Migrate to Model Serving
This article demonstrates how to enable Model Serving on your workspace and switch your models from using Legacy MLflow Model Serving to the new Model Serving experience built on serverless compute.
Requirements
Registered model in the MLflow Model Registry.
Permissions on the registered models as described in the access control guide.
Significant changes
In Model Serving, the format of the request to the endpoint and the response from the endpoint are slightly different from Legacy MLflow Model Serving.

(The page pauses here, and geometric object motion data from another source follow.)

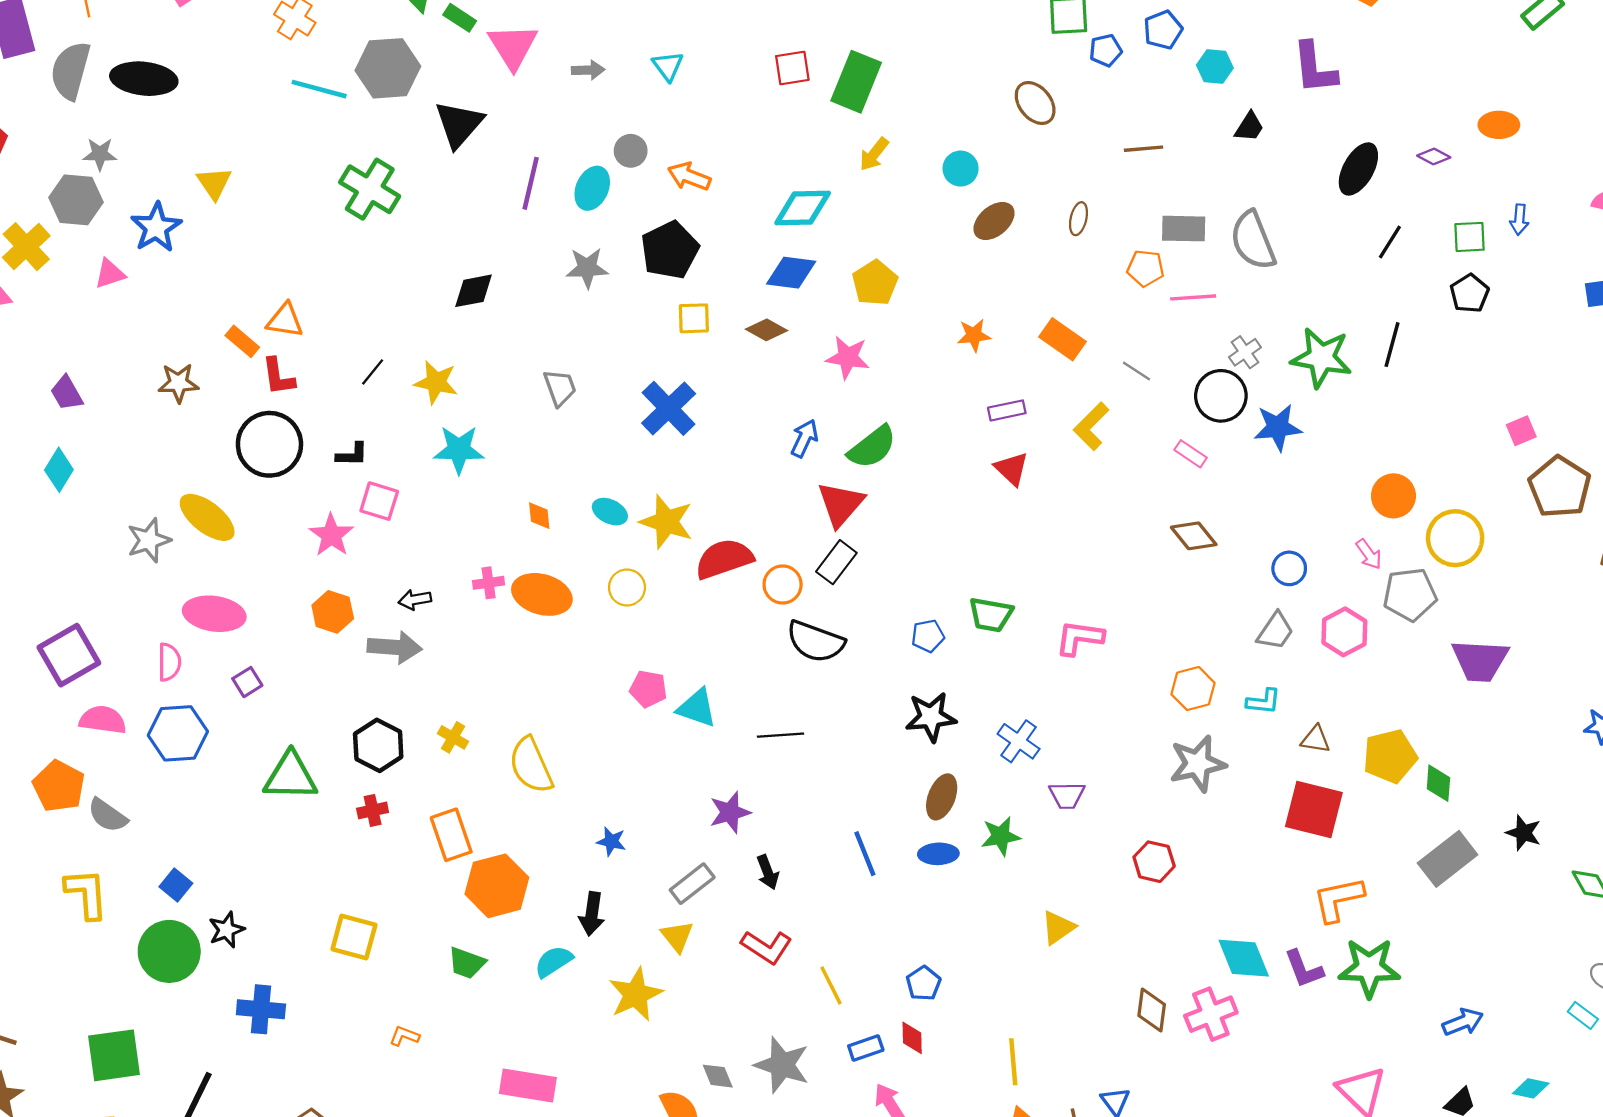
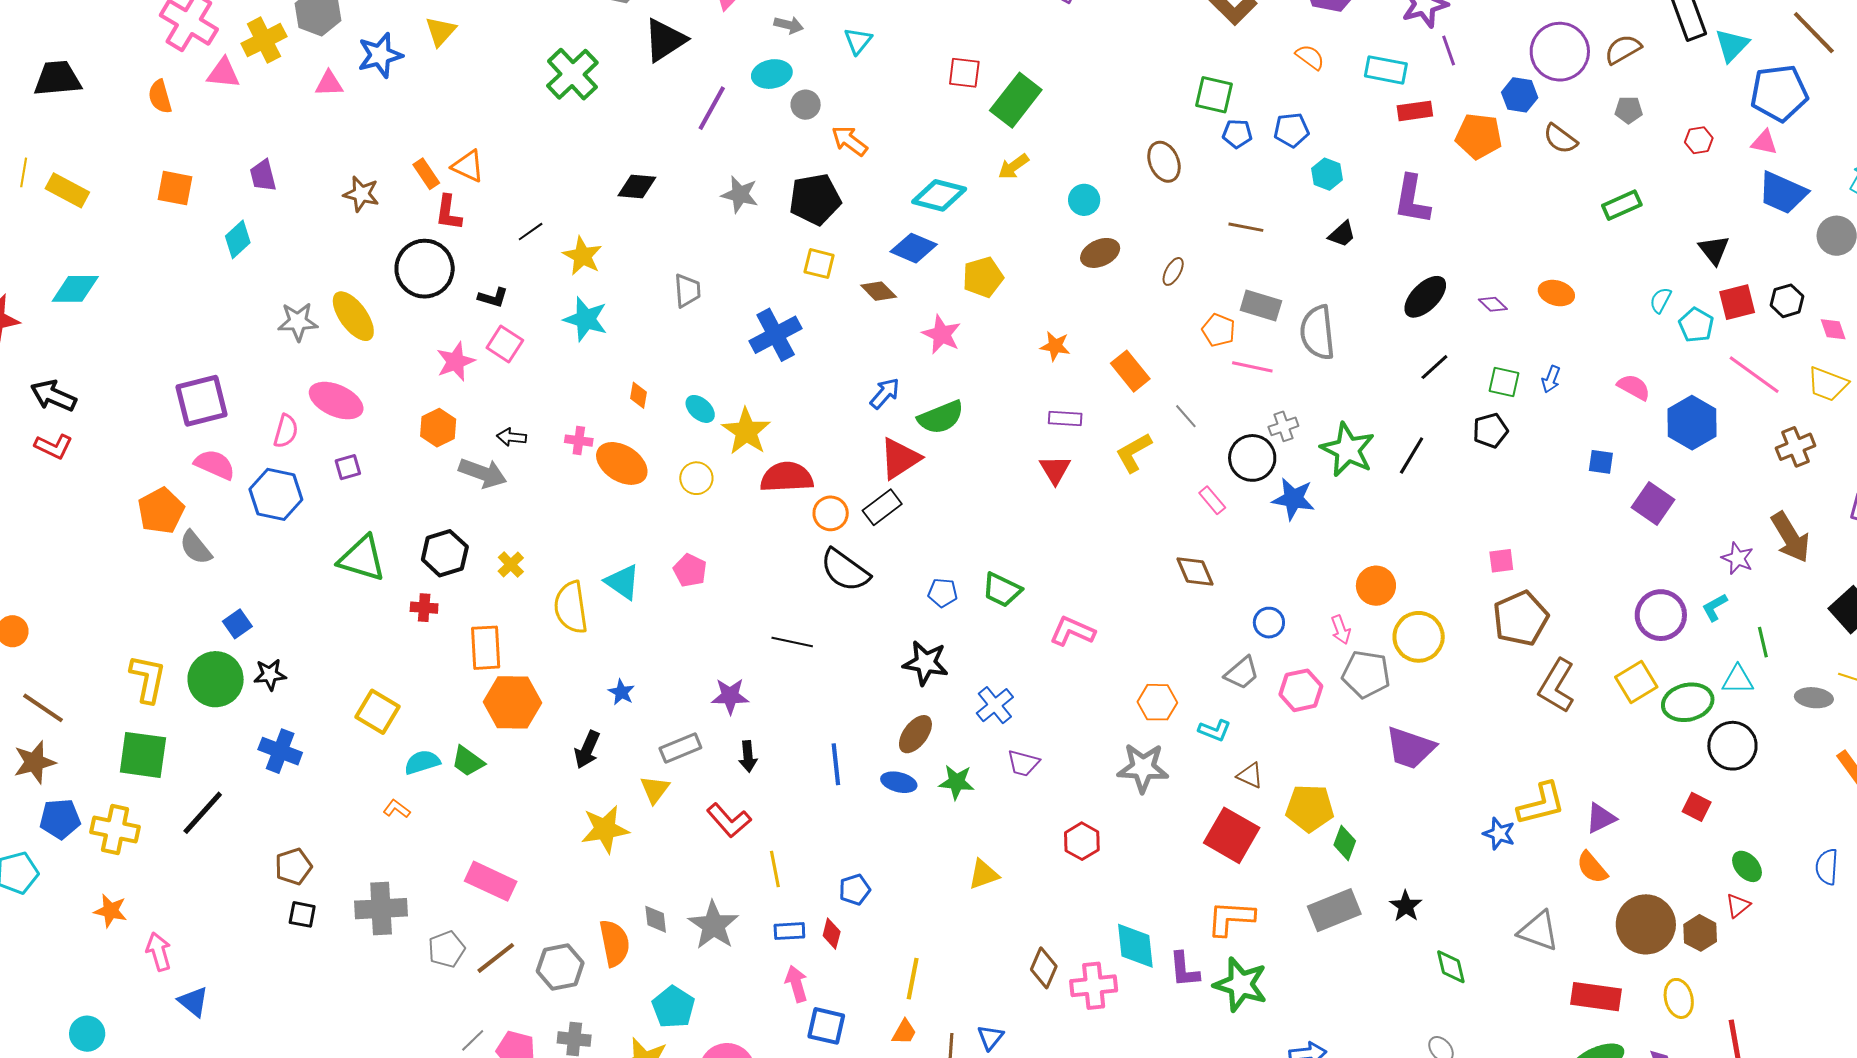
cyan ellipse: (592, 188) -> (772, 74), moved, turned 39
cyan triangle: (697, 708) -> (622, 582), moved
yellow L-shape: (86, 894) -> (148, 679), moved
cyan semicircle: (554, 961) -> (422, 762), moved

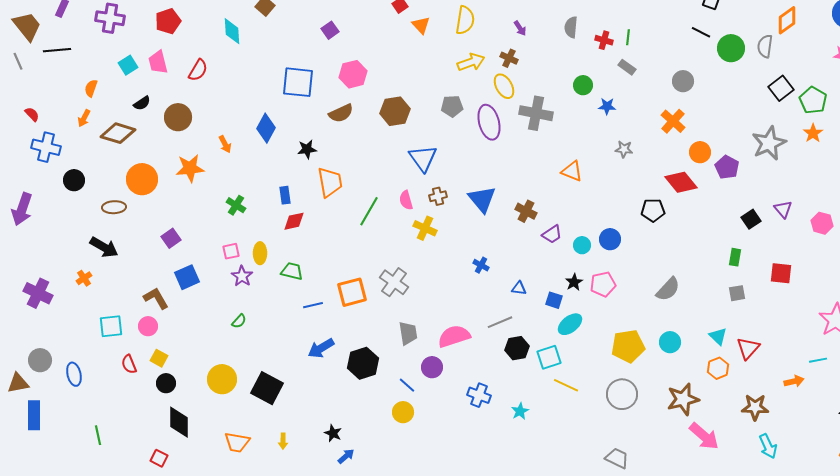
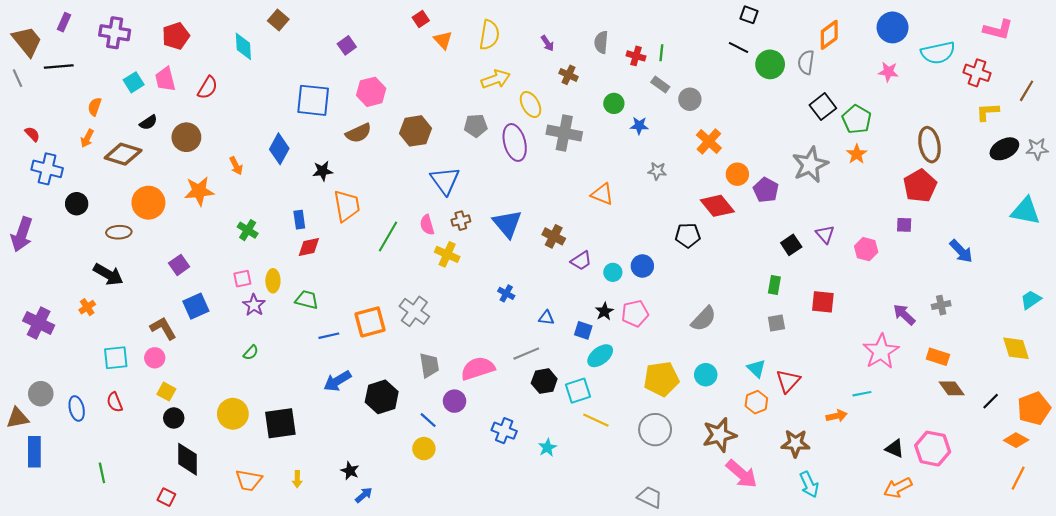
brown cross: (509, 58) -> (568, 75), moved
gray circle: (683, 81) -> (690, 99), moved
red semicircle: (129, 364) -> (115, 402), moved
black square: (267, 388) -> (280, 423), turned -36

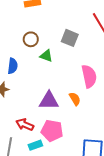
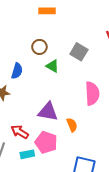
orange semicircle: (75, 99) -> (72, 125), moved

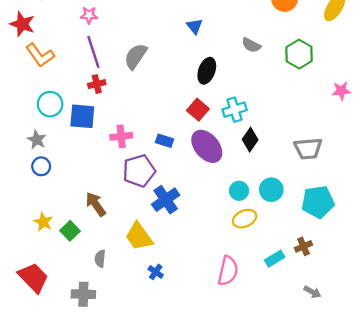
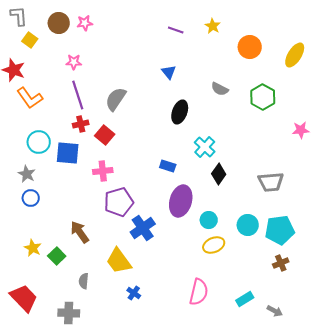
red square: (198, 110) -> (105, 135), moved
cyan cross: (235, 110) -> (205, 147), turned -30
blue rectangle: (165, 141) -> (168, 166), moved
purple ellipse: (207, 146) -> (181, 201), moved, turned 56
cyan circle: (271, 190) -> (248, 225), moved
brown cross: (303, 246) -> (281, 263), moved
cyan rectangle: (275, 259) -> (245, 299), moved

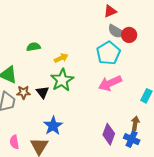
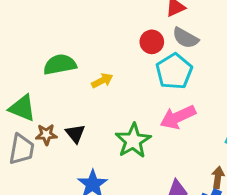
red circle: (129, 35) -> (152, 42), moved
green semicircle: (34, 47) -> (60, 65), size x1.5
green star: (62, 80) -> (133, 141), moved

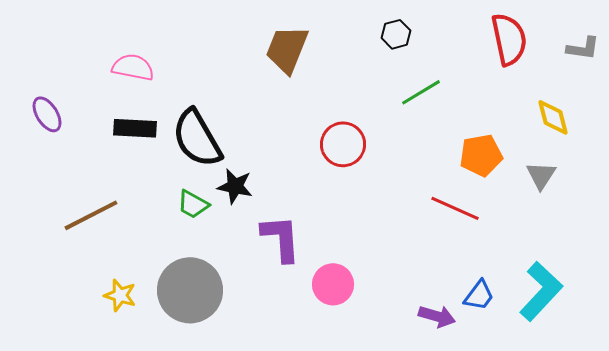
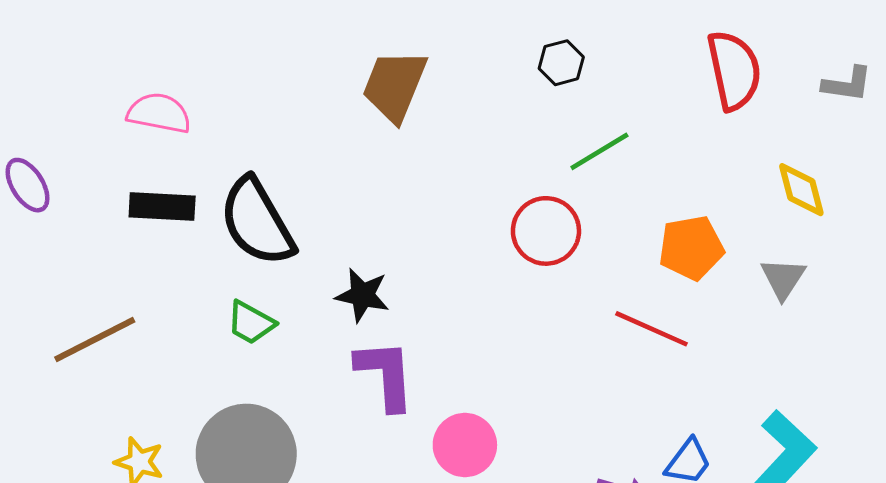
red circle: (343, 144) -> (546, 231), moved
black star: (235, 186) -> (362, 295), moved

See Scoring a model endpoint for details on the new format protocol.
In Model Serving, the endpoint URL includes
serving-endpoints
instead ofmodel
.Model Serving includes full support for managing resources with API workflows.
Model Serving is production-ready and backed by the Databricks SLA.
Enable Model Serving for your workspace
To use Model Serving, your account admin must read and accept the terms and conditions in the account console.
No additional steps are required to enable Model Serving in your workspace.
Migrate served models to Model Serving
You can create a Model Serving endpoint, and flexibly transition model serving workflows without disabling Legacy MLflow Model Serving.
The following steps show how to accomplish this with the UI. For each model on which you have Legacy MLflow Model Serving enabled:
Navigate to Serving endpoints on the sidebar of your machine learning workspace.
Follow the workflow described in UI workflow on how to create a serving endpoint with your model.
Transition your application to use the new URL provided by the serving endpoint to query the model, along with the new scoring format.
When your models are transitioned over, you can navigate to Models on the sidebar of your machine learning workspace.
Select the model for which you want to disable Legacy MLflow Model Serving.
On the Serving tab, select Stop.
A message appears to confirm. Select Stop Serving.